▶ [Saved entries]
════

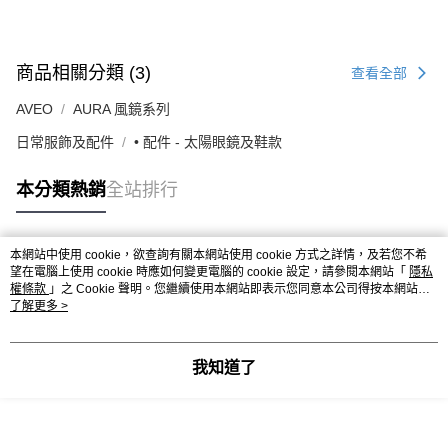
商品相關分類 (3)
查看全部
AVEO
AURA 風鏡系列
日常服飾及配件
• 配件 - 太陽眼鏡及鞋款
本分類熱銷
全站排行
本網站中使用 cookie，欲查詢有關本網站使用 cookie 方式之詳情，及若您不希
熱門標籤
望在電腦上使用 cookie 時應如何變更電腦的 cookie 設定，請參閱本網站「
隱私
權條款
」之 Cookie 聲明。您繼續使用本網站即表示您同意本公司得按本網站使
用條款之 Cookie 聲明使用 cookie。
了解更多 >
我知道了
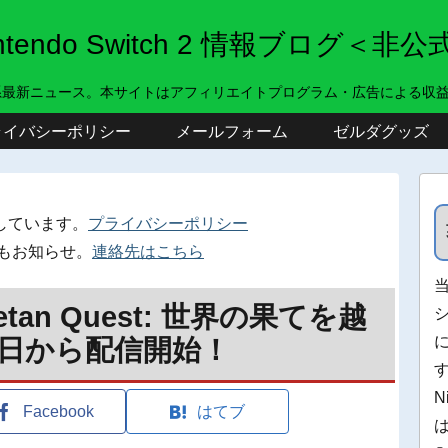
intendo Switch 2 情報ブログ＜非公
系最新ニュース。本サイトはアフィリエイトプログラム・広告による収
ライバシーポリシー
メールフォーム
ゼルダグッズ
しています。
プライバシーポリシー
もお知らせ。
連絡先はこちら
etan Quest: 世界の果てを越
25日から配信開始！
N
Facebook
はてブ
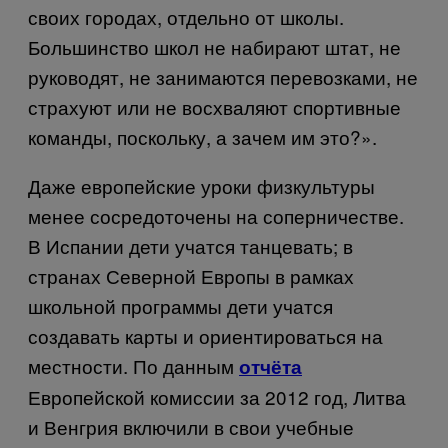
своих городах, отдельно от школы.
Большинство школ не набирают штат, не
руководят, не занимаются перевозками, не
страхуют или не восхваляют спортивные
команды, поскольку, а зачем им это?».
Даже европейские уроки физкультуры
менее сосредоточены на соперничестве.
В Испании дети учатся танцевать; в
странах Северной Европы в рамках
школьной программы дети учатся
создавать карты и ориентироваться на
местности. По данным
отчёта
Европейской комиссии за 2012 год, Литва
и Венгрия включили в свои учебные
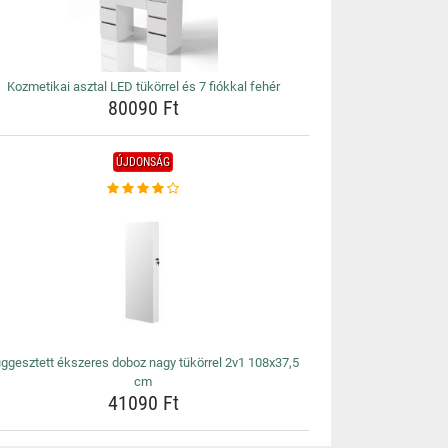
Kozmetikai asztal LED tükörrel és 7 fiókkal fehér
80090 Ft
ÚJDONSÁG
ggesztett ékszeres doboz nagy tükörrel 2v1 108x37,5
cm
41090 Ft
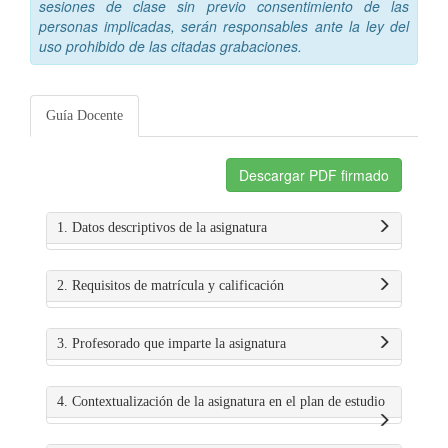
sesiones de clase sin previo consentimiento de las
personas implicadas, serán responsables ante la ley del
uso prohibido de las citadas grabaciones.
Guía Docente
Descargar PDF firmado
1. Datos descriptivos de la asignatura
2. Requisitos de matrícula y calificación
3. Profesorado que imparte la asignatura
4. Contextualización de la asignatura en el plan de estudio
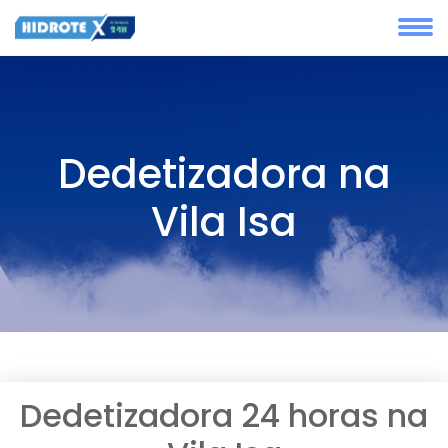
Dedetizadora na
Vila Isa
Dedetizadora 24 horas na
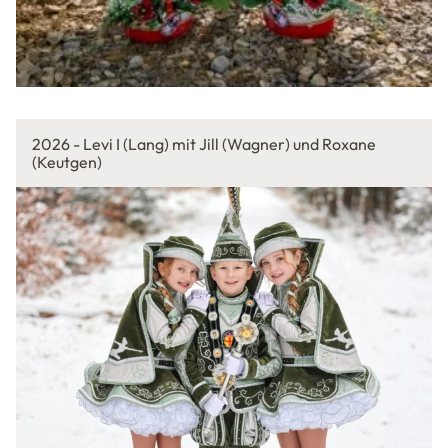
2026 - Levi I (Lang) mit Jill (Wagner) und Roxane
(Keutgen)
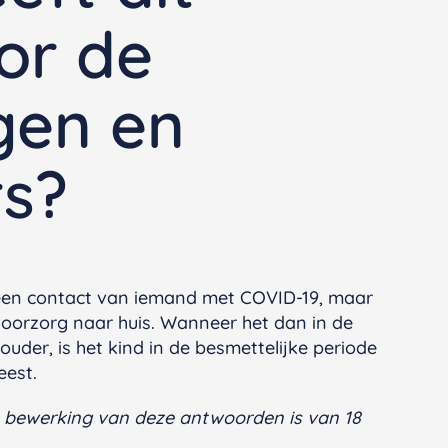
or de
gen en
s?
u een contact van iemand met COVID-19, maar
t voorzorg naar huis. Wanneer het dan in de
der, is het kind in de besmettelijke periode
eest.
e bewerking van deze antwoorden is van 18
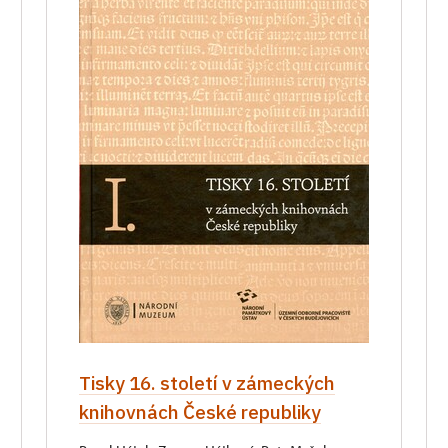
Tisky 16. století v zámeckých
knihovnách České republiky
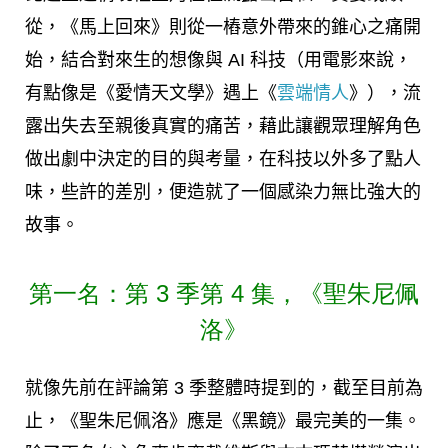
從，《馬上回來》則從一樁意外帶來的錐心之痛開
始，結合對來生的想像與 AI 科技（用電影來說，
有點像是《愛情天文學》遇上《
雲端情人
》），流
露出失去至親後真實的痛苦，藉此讓觀眾理解角色
做出劇中決定的目的與考量，在科技以外多了點人
味，些許的差別，便造就了一個感染力無比強大的
故事。
第一名：第 3 季第 4 集，《聖朱尼佩
洛》
就像先前在評論第 3 季整體時提到的，截至目前為
止，《聖朱尼佩洛》應是《黑鏡》最完美的一集。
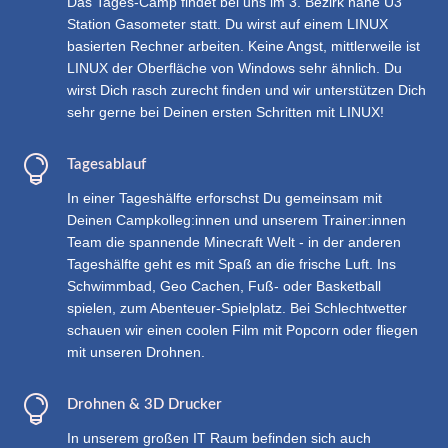
Das Tages-Camp findet bei uns im 3. Bezirk nahe U3
Station Gasometer statt. Du wirst auf einem LINUX
basierten Rechner arbeiten. Keine Angst, mittlerweile ist
LINUX der Oberfläche von Windows sehr ähnlich. Du
wirst Dich rasch zurecht finden und wir unterstützen Dich
sehr gerne bei Deinen ersten Schritten mit LINUX!

Tagesablauf
In einer Tageshälfte erforschst Du gemeinsam mit
Deinen Campkolleg:innen und unserem Trainer:innen
Team die spannende Minecraft Welt - in der anderen
Tageshälfte geht es mit Spaß an die frische Luft. Ins
Schwimmbad, Geo Cachen, Fuß- oder Basketball
spielen, zum Abenteuer-Spielplatz. Bei Schlechtwetter
schauen wir einen coolen Film mit Popcorn oder fliegen
mit unseren Drohnen.

Drohnen & 3D Drucker
In unserem großen IT Raum befinden sich auch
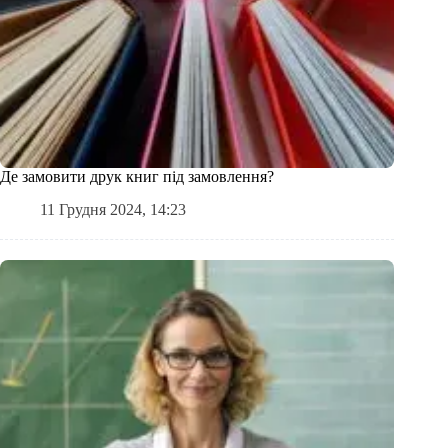
Де замовити друк книг під замовлення?
11 Грудня 2024, 14:23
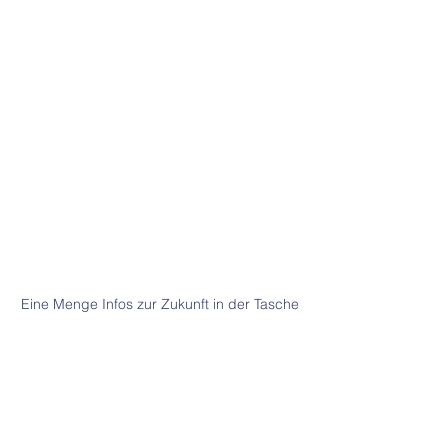
Eine Menge Infos zur Zukunft in der Tasche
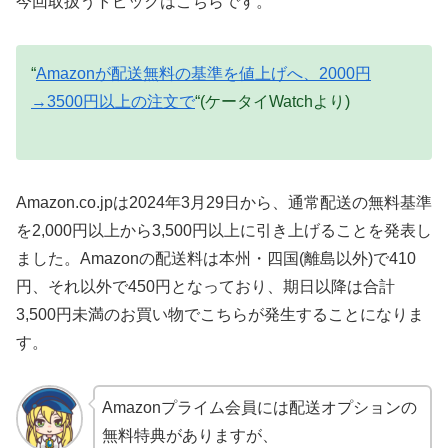
今回取扱うトピックはこちらです。
“
Amazonが配送無料の基準を値上げへ、2000円
→3500円以上の注文で
“(ケータイWatchより)
Amazon.co.jpは2024年3月29日から、通常配送の無料基準
を2,000円以上から3,500円以上に引き上げることを発表し
ました。Amazonの配送料は本州・四国(離島以外)で410
円、それ以外で450円となっており、期日以降は合計
3,500円未満のお買い物でこちらが発生することになりま
す。
Amazonプライム会員には配送オプションの
無料特典がありますが、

════

▶ [How to complete this task]
Give the records above again in full and exactly, but exclude every picture.

▶ [Solution to the problem]
商品相關分類 (3)
查看全部
AVEO
AURA 風鏡系列
日常服飾及配件
• 配件 - 太陽眼鏡及鞋款
本分類熱銷
全站排行
本網站中使用 cookie，欲查詢有關本網站使用 cookie 方式之詳情，及若您不希
熱門標籤
望在電腦上使用 cookie 時應如何變更電腦的 cookie 設定，請參閱本網站「
隱私
權條款
」之 Cookie 聲明。您繼續使用本網站即表示您同意本公司得按本網站使
用條款之 Cookie 聲明使用 cookie。
了解更多 >
我知道了
intendo Switch 2 情報ブログ＜非公
系最新ニュース。本サイトはアフィリエイトプログラム・広告による収
ライバシーポリシー
メールフォーム
ゼルダグッズ
しています。
プライバシーポリシー
もお知らせ。
連絡先はこちら
etan Quest: 世界の果てを越
25日から配信開始！
N
Facebook
はてブ
своих городах, отдельно от школы.
Большинство школ не набирают штат, не
руководят, не занимаются перевозками, не
страхуют или не восхваляют спортивные
команды, поскольку, а зачем им это?».
Даже европейские уроки физкультуры
менее сосредоточены на соперничестве.
В Испании дети учатся танцевать; в
странах Северной Европы в рамках
школьной программы дети учатся
создавать карты и ориентироваться на
местности. По данным
отчёта
Европейской комиссии за 2012 год, Литва
и Венгрия включили в свои учебные
Kozmetikai asztal LED tükörrel és 7 fiókkal fehér
80090 Ft
ÚJDONSÁG
ggesztett ékszeres doboz nagy tükörrel 2v1 108x37,5
cm
41090 Ft
sesiones de clase sin previo consentimiento de las
personas implicadas, serán responsables ante la ley del
uso prohibido de las citadas grabaciones.
Guía Docente
Descargar PDF firmado
1. Datos descriptivos de la asignatura
2. Requisitos de matrícula y calificación
3. Profesorado que imparte la asignatura
4. Contextualización de la asignatura en el plan de estudio
Dedetizadora na
Vila Isa
Dedetizadora 24 horas na
2026 - Levi I (Lang) mit Jill (Wagner) und Roxane
(Keutgen)
or de
gen en
s?
u een contact van iemand met COVID-19, maar
t voorzorg naar huis. Wanneer het dan in de
der, is het kind in de besmettelijke periode
eest.
e bewerking van deze antwoorden is van 18
Tisky 16. století v zámeckých
knihovnách České republiky
從，《馬上回來》則從一樁意外帶來的錐心之痛開
始，結合對來生的想像與 AI 科技（用電影來說，
有點像是《愛情天文學》遇上《
雲端情人
》），流
露出失去至親後真實的痛苦，藉此讓觀眾理解角色
做出劇中決定的目的與考量，在科技以外多了點人
味，些許的差別，便造就了一個感染力無比強大的
故事。
第一名：第 3 季第 4 集，《聖朱尼佩
洛》
就像先前在評論第 3 季整體時提到的，截至目前為
止，《聖朱尼佩洛》應是《黑鏡》最完美的一集。
Das Tages-Camp findet bei uns im 3. Bezirk nahe U3
Station Gasometer statt. Du wirst auf einem LINUX
basierten Rechner arbeiten. Keine Angst, mittlerweile ist
LINUX der Oberfläche von Windows sehr ähnlich. Du
wirst Dich rasch zurecht finden und wir unterstützen Dich
sehr gerne bei Deinen ersten Schritten mit LINUX!

Tagesablauf
In einer Tageshälfte erforschst Du gemeinsam mit
Deinen Campkolleg:innen und unserem Trainer:innen
Team die spannende Minecraft Welt - in der anderen
Tageshälfte geht es mit Spaß an die frische Luft. Ins
Schwimmbad, Geo Cachen, Fuß- oder Basketball
spielen, zum Abenteuer-Spielplatz. Bei Schlechtwetter
schauen wir einen coolen Film mit Popcorn oder fliegen
mit unseren Drohnen.

Drohnen & 3D Drucker
In unserem großen IT Raum befinden sich auch
Де замовити друк книг під замовлення?
11 Грудня 2024, 14:23
Eine Menge Infos zur Zukunft in der Tasche
今回取扱うトピックはこちらです。
“
Amazonが配送無料の基準を値上げへ、2000円
→3500円以上の注文で
“(ケータイWatchより)
Amazon.co.jpは2024年3月29日から、通常配送の無料基準
を2,000円以上から3,500円以上に引き上げることを発表し
ました。Amazonの配送料は本州・四国(離島以外)で410
円、それ以外で450円となっており、期日以降は合計
3,500円未満のお買い物でこちらが発生することになりま
す。
Amazonプライム会員には配送オプションの
無料特典がありますが、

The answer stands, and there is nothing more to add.